Bread

This is my third piece for my tea-inspired December writing challenge.

Another Manx piece, and another constraint – each piece now also has to follow on from the previous one in some way. Where does all this stuff come from?!


Down in the narrow back streets of Douglas, not far from the quayside and the Market Hall, you’ll find a baker’s shop. Or maybe it’ll find you.

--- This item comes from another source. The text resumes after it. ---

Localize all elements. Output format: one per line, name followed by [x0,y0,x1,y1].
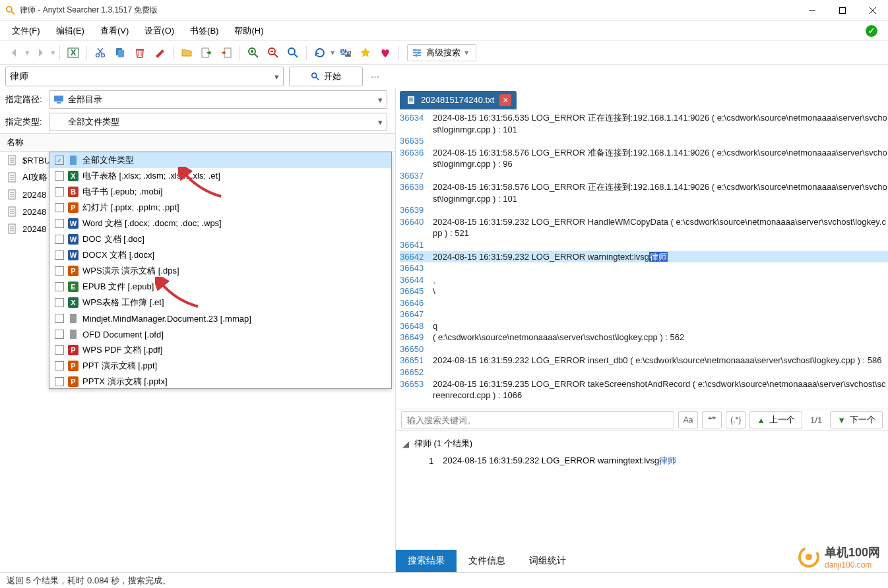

Because sometimes it’s on the corner, where St Martin’s Lane meets James Street. And sometimes it’s right along near the Royal Hotel. And other times it creeps all the way down towards the railway station, so the passengers arriving from Peel or Ramsey or Port Erin have their nostrils full of the warm smells of fresh loaves and spices even before they’ve filled their eyes with the sights of the town.

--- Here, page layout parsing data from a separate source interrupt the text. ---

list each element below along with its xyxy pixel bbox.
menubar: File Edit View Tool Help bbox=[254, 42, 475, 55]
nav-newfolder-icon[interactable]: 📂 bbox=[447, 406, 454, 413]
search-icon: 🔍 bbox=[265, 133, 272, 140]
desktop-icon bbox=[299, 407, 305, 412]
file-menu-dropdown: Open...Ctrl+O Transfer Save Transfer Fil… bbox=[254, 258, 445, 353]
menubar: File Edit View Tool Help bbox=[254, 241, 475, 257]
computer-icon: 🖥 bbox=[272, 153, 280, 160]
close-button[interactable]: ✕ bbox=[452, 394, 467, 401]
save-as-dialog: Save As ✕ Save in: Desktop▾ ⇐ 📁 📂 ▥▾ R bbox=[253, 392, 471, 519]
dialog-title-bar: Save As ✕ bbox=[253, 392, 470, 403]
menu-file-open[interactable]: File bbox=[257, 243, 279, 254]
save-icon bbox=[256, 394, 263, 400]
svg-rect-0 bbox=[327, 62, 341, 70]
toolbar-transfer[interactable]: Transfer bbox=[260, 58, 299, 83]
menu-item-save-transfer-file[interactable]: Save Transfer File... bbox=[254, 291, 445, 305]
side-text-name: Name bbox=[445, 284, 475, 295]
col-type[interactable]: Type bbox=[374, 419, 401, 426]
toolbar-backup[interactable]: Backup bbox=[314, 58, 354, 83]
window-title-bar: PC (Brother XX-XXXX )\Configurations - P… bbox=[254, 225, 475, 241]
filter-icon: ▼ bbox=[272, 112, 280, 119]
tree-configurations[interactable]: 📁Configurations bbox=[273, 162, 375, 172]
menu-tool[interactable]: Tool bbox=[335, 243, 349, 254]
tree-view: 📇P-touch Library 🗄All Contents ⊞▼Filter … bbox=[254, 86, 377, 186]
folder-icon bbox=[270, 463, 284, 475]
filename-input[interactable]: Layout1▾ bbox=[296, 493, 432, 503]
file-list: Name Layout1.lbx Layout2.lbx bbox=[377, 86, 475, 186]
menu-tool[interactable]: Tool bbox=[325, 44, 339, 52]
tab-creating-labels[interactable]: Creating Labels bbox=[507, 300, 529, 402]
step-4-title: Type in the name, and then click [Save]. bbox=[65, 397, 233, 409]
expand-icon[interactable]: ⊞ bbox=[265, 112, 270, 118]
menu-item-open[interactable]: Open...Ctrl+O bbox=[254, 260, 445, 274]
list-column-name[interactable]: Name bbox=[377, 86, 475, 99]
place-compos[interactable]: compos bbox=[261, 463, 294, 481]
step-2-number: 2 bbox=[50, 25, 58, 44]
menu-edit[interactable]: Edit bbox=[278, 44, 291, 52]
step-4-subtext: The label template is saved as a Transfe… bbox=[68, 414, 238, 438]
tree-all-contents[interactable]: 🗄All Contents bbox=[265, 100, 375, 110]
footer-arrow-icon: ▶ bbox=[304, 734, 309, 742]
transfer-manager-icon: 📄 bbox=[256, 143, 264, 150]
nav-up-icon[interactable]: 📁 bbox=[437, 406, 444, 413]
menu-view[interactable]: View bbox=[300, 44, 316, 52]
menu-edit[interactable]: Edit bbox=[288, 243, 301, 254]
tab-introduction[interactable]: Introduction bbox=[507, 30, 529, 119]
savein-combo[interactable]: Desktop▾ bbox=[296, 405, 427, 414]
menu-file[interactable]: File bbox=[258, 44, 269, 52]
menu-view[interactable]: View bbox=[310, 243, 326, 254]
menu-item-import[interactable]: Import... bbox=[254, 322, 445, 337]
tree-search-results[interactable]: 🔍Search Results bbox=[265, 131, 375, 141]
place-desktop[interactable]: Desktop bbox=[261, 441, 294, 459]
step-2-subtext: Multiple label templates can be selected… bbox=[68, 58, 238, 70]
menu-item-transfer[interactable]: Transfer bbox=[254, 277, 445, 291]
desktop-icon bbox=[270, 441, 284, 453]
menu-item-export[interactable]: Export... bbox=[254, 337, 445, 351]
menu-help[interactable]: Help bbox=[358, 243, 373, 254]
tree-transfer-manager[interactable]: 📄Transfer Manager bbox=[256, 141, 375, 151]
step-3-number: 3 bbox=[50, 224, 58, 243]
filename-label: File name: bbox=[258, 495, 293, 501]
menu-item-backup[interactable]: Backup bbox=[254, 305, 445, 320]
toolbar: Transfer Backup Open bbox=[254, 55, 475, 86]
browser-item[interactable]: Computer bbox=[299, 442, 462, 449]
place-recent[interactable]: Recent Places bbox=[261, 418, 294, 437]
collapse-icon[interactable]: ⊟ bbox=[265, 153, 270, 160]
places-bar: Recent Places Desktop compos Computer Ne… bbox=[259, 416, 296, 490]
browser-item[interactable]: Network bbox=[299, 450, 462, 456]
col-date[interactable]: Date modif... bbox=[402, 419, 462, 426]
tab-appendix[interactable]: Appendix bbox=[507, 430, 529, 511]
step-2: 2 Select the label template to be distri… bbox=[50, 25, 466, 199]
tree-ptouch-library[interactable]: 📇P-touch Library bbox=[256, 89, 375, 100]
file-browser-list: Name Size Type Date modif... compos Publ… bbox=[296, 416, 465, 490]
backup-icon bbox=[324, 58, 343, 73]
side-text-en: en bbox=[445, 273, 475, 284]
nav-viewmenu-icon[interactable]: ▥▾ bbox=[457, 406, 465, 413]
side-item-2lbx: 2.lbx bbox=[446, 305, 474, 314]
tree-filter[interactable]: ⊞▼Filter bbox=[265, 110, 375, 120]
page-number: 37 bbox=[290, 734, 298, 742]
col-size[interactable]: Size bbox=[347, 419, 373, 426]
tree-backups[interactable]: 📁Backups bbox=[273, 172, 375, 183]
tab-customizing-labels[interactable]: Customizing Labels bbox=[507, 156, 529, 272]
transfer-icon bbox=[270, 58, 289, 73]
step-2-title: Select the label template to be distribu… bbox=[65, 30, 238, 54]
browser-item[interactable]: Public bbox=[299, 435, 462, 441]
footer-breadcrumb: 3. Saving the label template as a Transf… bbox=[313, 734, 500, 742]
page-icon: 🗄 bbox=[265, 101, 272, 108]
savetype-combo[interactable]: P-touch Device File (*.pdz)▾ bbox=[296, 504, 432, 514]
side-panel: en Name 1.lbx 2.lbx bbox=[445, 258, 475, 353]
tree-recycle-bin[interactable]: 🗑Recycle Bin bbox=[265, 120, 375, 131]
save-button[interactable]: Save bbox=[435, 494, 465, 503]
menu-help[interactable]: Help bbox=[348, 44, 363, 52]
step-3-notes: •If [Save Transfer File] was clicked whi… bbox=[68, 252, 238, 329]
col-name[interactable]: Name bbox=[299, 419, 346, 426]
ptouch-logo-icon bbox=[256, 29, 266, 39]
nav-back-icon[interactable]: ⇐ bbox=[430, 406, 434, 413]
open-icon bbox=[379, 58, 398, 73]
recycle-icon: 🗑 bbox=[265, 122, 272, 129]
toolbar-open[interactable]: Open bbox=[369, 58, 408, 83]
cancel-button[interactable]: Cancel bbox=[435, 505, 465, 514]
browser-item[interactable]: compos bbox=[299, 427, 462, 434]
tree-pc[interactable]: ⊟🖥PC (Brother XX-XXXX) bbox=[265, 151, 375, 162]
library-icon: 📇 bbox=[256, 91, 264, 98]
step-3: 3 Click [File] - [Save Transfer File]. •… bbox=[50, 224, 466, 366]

But the scent is one thing, and it’s a rare islander who gets to taste the bakery’s wares more than once in a lifetime. Many’s the man gone mad trying to find his way back to that door – green, it is, some say, while others swear upon all the Saint’s names that it was blue or black or red.

If you’ve once tasted their goods, you never forget. But it’s not that other bread or cakes taste worse for the comparison. Indeed, even the poorest of bonnags baked a week since still has something of the wondrous about it, if once you’ve tried the bonnag from the fairy bakery. For ‘tis run by the lil’ people right enough – or they have a hand in it somewhere, most folk agree, for all that the women behind the counter seem human enough.

And are, to hear them tell it, though they’ll never speak of how they came to work in the bakery, or what kind of folk them that own it are – nor even how they’d go about finding their way to work in the morning.

Breesha Kinrade worked there for many a year, with her sleeves always rolled up and broad forearms strong as a man’s from kneading the dough. And young Jinny Moore, she with her hair as red as the autumn bracken, would decorate the gingerbread figures fine as kings and queens, until she went off to be Jinny Corlett up at the farm on Beinn-y-Phott.

Fine steady women all of them who work at the fairy bakery, and it’s a lucky man who gets one of them to wife, for they bring good fortune with them as a dowry. And once a man’s in right with Them Ones, he’s set for life.